Each line from the one with "niets aan de CNC-programma’s;" through the end of the records below should be transcribed exactly, and each picture should be skipped.
==== RECORDED DATA ====
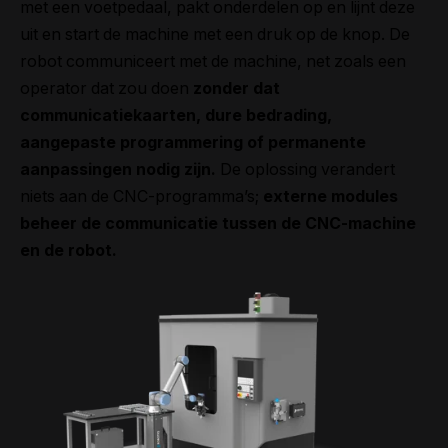
met een voetpedaal, pakt onderdelen op en lijnt deze
uit en start de machine met een druk op de knop. De
robot communiceert met de machine, net zoals een
operator dat zou doen
zonder dat
communicatiekaarten, dure bedrading,
aangepaste programmering of permanente
aanpassingen nodig zijn.
De oplossing verandert
niets aan de CNC-programma’s;
externe modules
beheer de communicatie tussen de CNC-machine
en de robot.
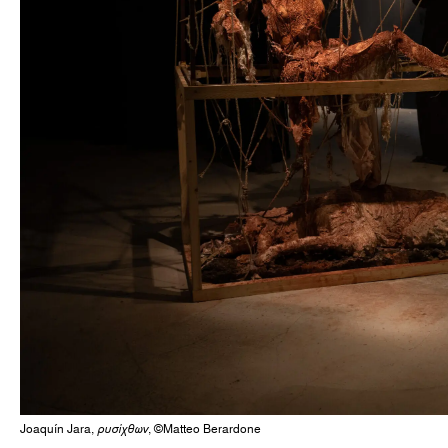
Joaquín Jara,
ρυσίχθων
, ©Matteo Berardone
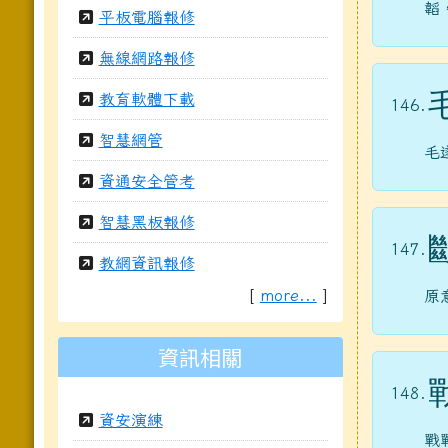
韜
平板電腦報修
無線網路報修
教育軟體下載
146.
智慧網管
毛
資通安全管考
智慧黑板報修
147.
教網資訊報修
[
more...
]
原
資訊相關
148.
資安演練
戰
====
# PROBLEM SOLUTION
niets aan de CNC-programma’s;
externe modules
beheer de communicatie tussen de CNC-machine
en de robot.
Joaquín Jara,
ρυσίχθων
, ©Matteo Berardone
韜
平板電腦報修
無線網路報修
教育軟體下載
146.
智慧網管
毛
資通安全管考
智慧黑板報修
147.
教網資訊報修
[
more...
]
原
資訊相關
148.
資安演練
戰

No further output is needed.